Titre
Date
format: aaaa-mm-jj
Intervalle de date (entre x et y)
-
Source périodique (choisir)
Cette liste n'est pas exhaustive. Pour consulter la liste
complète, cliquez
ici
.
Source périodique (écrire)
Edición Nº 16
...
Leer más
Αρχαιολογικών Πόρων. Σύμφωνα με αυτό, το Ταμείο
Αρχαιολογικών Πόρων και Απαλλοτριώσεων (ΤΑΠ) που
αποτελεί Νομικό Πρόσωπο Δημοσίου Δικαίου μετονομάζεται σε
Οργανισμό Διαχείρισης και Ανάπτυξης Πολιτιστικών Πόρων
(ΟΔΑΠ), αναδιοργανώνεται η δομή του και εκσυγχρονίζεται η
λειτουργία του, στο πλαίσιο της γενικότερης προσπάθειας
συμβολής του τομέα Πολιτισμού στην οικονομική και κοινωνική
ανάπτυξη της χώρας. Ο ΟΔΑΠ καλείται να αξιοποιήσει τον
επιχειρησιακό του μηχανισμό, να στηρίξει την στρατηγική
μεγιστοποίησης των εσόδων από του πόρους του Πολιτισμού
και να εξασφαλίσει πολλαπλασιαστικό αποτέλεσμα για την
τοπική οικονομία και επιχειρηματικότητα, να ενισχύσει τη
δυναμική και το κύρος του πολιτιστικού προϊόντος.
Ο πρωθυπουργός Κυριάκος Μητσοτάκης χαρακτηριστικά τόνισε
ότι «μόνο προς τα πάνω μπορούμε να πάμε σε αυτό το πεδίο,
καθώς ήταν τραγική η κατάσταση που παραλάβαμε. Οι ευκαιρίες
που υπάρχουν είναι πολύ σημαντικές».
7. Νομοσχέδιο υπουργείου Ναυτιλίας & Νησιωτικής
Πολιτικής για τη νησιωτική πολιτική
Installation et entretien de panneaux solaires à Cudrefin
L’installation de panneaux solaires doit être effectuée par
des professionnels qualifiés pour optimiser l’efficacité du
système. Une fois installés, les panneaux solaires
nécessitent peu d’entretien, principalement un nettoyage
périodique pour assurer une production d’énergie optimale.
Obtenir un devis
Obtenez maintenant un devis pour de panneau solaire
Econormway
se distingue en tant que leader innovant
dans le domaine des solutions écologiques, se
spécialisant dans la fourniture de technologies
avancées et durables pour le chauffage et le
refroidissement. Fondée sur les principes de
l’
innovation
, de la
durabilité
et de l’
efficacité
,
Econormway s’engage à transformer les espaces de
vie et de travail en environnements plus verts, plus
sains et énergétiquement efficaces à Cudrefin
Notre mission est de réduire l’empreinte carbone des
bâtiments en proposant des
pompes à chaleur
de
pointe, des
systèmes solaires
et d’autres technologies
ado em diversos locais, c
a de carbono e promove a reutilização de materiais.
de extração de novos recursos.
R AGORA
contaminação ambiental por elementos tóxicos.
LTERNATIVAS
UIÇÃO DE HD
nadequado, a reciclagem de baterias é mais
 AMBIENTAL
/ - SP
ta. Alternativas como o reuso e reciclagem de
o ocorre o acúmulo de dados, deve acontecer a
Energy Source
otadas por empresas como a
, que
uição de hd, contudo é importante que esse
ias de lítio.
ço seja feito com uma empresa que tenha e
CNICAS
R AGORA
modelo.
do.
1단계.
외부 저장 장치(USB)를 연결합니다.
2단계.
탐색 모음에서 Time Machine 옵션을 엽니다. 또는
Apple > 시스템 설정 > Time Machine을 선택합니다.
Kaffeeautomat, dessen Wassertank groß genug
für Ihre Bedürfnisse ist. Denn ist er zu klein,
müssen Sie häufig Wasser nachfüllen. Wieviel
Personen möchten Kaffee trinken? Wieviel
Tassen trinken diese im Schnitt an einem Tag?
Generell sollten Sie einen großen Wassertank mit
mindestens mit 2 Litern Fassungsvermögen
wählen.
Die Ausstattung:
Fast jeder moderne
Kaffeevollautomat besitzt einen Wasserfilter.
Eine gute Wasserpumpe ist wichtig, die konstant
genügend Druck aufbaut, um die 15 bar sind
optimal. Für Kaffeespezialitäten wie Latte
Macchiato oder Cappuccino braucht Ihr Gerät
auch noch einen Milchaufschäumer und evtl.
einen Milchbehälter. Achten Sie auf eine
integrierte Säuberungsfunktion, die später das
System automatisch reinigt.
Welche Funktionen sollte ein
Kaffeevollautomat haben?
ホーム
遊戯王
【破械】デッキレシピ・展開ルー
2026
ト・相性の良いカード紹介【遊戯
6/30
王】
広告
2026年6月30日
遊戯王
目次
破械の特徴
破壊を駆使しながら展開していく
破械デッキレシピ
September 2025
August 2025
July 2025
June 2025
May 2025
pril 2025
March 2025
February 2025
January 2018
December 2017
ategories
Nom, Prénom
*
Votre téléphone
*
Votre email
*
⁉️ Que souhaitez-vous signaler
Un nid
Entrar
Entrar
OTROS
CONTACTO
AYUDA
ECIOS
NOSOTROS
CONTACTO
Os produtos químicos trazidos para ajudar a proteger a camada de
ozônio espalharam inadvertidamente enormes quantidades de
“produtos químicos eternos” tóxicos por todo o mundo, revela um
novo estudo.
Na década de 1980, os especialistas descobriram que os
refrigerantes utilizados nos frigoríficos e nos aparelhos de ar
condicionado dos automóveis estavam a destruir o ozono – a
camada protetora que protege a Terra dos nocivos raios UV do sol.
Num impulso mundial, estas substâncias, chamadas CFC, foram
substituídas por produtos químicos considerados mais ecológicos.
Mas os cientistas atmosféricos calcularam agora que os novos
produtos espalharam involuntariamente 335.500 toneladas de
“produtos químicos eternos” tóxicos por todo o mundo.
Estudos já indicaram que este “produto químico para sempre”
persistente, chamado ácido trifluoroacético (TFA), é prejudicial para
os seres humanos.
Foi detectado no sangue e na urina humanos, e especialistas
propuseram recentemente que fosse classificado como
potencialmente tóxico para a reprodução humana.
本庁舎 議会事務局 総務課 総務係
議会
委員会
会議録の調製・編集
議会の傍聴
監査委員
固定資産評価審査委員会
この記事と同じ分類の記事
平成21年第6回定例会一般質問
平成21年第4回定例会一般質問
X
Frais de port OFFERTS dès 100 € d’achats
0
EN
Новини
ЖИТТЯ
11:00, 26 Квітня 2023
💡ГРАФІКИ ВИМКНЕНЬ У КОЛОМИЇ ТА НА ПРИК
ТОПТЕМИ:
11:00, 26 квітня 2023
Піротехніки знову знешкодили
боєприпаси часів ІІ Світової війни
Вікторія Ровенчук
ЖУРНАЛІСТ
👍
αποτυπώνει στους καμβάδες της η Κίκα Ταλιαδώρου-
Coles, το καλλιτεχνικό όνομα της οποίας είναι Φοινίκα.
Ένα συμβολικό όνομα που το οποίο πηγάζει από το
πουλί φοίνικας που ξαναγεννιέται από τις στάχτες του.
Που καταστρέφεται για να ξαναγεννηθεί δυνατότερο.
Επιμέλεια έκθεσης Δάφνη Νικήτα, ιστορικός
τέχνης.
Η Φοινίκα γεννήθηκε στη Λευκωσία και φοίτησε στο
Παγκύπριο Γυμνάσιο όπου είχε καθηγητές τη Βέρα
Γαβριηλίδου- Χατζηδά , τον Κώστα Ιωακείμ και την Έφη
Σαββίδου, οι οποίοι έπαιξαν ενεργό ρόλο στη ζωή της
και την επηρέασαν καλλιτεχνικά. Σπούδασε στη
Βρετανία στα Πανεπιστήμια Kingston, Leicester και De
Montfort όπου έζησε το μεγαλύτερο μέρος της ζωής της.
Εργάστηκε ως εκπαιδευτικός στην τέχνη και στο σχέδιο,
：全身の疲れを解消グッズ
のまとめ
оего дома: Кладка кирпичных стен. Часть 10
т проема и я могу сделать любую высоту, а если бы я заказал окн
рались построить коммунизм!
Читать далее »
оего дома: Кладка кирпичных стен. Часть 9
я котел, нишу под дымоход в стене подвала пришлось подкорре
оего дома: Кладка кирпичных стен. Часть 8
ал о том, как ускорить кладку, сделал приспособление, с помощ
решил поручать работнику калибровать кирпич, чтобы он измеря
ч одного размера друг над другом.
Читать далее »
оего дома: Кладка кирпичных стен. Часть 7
----------------
→ **Requirement**:
In the listing above, please print only the lines from the first one to the line where "και να εξασφαλίσει" appears, exactly as written, both of those lines included.

→ **Written answer**:
Titre
Date
format: aaaa-mm-jj
Intervalle de date (entre x et y)
-
Source périodique (choisir)
Cette liste n'est pas exhaustive. Pour consulter la liste
complète, cliquez
ici
.
Source périodique (écrire)
Edición Nº 16
...
Leer más
Αρχαιολογικών Πόρων. Σύμφωνα με αυτό, το Ταμείο
Αρχαιολογικών Πόρων και Απαλλοτριώσεων (ΤΑΠ) που
αποτελεί Νομικό Πρόσωπο Δημοσίου Δικαίου μετονομάζεται σε
Οργανισμό Διαχείρισης και Ανάπτυξης Πολιτιστικών Πόρων
(ΟΔΑΠ), αναδιοργανώνεται η δομή του και εκσυγχρονίζεται η
λειτουργία του, στο πλαίσιο της γενικότερης προσπάθειας
συμβολής του τομέα Πολιτισμού στην οικονομική και κοινωνική
ανάπτυξη της χώρας. Ο ΟΔΑΠ καλείται να αξιοποιήσει τον
επιχειρησιακό του μηχανισμό, να στηρίξει την στρατηγική
μεγιστοποίησης των εσόδων από του πόρους του Πολιτισμού
και να εξασφαλίσει πολλαπλασιαστικό αποτέλεσμα για την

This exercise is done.